I did a quick test last week where I replaced the billboard LOD with a simple billboard shader and set all of the billboards to use the same texture. Performance wise, it should have produced the same effect as what you described since they all share the same texture/material, they should get batched. But that's kind of the problem... this dynamic batching is sucking major CPU time just to save some draw calls.
The reason that the DFU billboard shader is so efficient is that it combines all the tree billboards into one mesh. Each of the quads that the trees are drawn onto are billboarded (its orientation changed to face the player) by the shader using the GPU, so no involvement of the CPU. All the CPU has to do is send instructions on how to render the combined mesh of all the trees. Very few draw calls, next to no batching. The trees are just one object. The CPU spends its time telling the GPU how to renderer the trees as a singular collective object instead of wasting its time instructing how the GPU should render this one, then this other one, then this other one, then this other, etc...

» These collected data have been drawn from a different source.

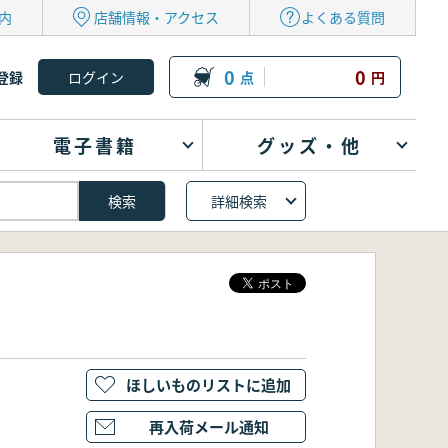
内
店舗情報・アクセス
よくある質問
0
0
登録
点
円
電子書籍
グッズ・他
詳細検索
ほしいものリストに追加
再入荷メール通知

The downside to this is I believe you cannot use LODs or culling since the combined mesh is all the trees. They can either all be on, or all be off. Nothing in between. So when you play vanilla DFU, all the trees of a terrain chunk are rendered, unless you are looking straight up or maybe down to where none of the combined meshes are in the view frustum. Like I've said before, this takes the load off the CPU and puts it onto the GPU, but most modern GPUs can handle vanilla DFU billboarded trees in the thousands without breaking a sweat so this isn't an issue. Most modern GPUs however can't handle thousands of tree meshes at the same time, so the combining meshes trick is kind of out the question there. Too many polygons to combine anyhow.

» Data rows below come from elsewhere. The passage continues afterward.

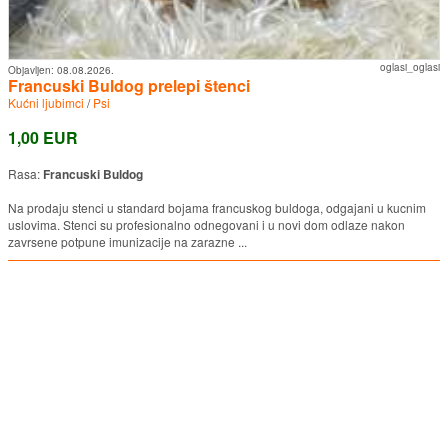
oglasi_oglasi
Objavljen:
08.08.2026.
Francuski Buldog prelepi štenci
Kućni ljubimci
/
Psi
1,00 EUR
Rasa:
Francuski Buldog
Na prodaju stenci u standard bojama francuskog buldoga, odgajani u kucnim
uslovima. Stenci su profesionalno odnegovani i u novi dom odlaze nakon
zavrsene potpune imunizacije na zarazne ...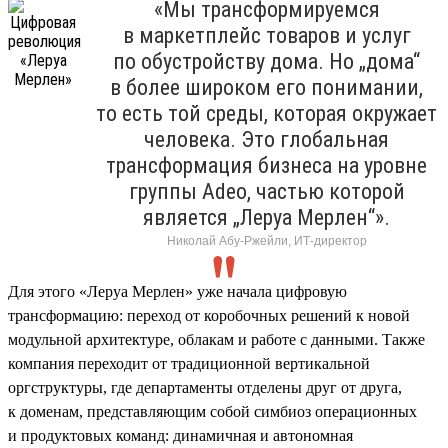
«Мы трансформируемся
в маркетплейс товаров и услуг
по обустройству дома. Но „дома“
в более широком его понимании,
то есть той среды, которая окружает
человека. Это глобальная
трансформация бизнеса на уровне
группы Adeo, частью которой
является „Леруа Мерлен“».
Николай Абу-Ржейли, ИТ-директор
Для этого «Леруа Мерлен» уже начала цифровую
трансформацию: переход от коробочных решений к новой
модульной архитектуре, облакам и работе с данными. Также
компания переходит от традиционной вертикальной
оргструктуры, где департаменты отделены друг от друга,
к доменам, представляющим собой симбиоз операционных
и продуктовых команд: динамичная и автономная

I predict that if you replace the LOD0 meshs with a billboarded sprite and don't alter the distance to which they stop rendering, there will be a nearly trivial gain in performance because it still takes nearly as much CPU time to batch all the billboards as it would to batch billboards + meshes. You'd save a little bit because the meshes have multiple materials whereas the billboards do not, but the CPU time savings would still be quite minor.

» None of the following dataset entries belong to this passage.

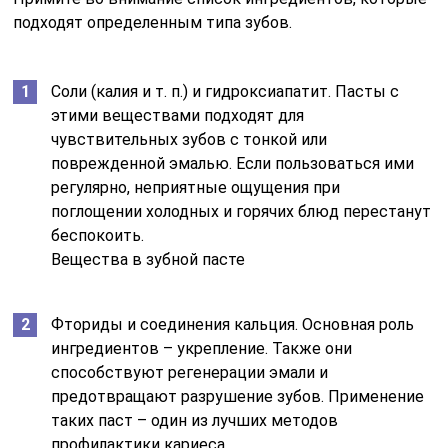
подходят определенным типа зубов.
Соли (калия и т. п.) и гидроксиапатит. Пасты с
этими веществами подходят для
чувствительных зубов с тонкой или
поврежденной эмалью. Если пользоваться ими
регулярно, неприятные ощущения при
поглощении холодных и горячих блюд перестанут
беспокоить.
Вещества в зубной пасте
Фториды и соединения кальция. Основная роль
ингредиентов – укрепление. Также они
способствуют регенерации эмали и
предотвращают разрушение зубов. Применение
таких паст – один из лучших методов
профилактики кариеса.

My only solution (as Ive mentioned before) is to do custom billboard shader, in which we have to use big texture atlas, for the entire zone (tree zone). This way it would be made quite similar to the vanilla DU billboards. Down side is that each tree would have just one viewing side, atm billboards have about 8.
I had been interpreting this to mean that we simply replace the SpeedTree billboard shader with a custom shader that does mostly the same thing and keep the mesh LOD0. Are you saying that we should scrap the LOD system and replace it with 8 view billboard sprites? If so, I can get behind that. But again, I think it will only help if we combine the billboard meshes like how InterKarma did.
Without scrapping the LOD system, we can't combine meshes. If we can't combine meshes, then we must rely on dynamic batching. If we rely on dynamic batches, CPU is going to get choked.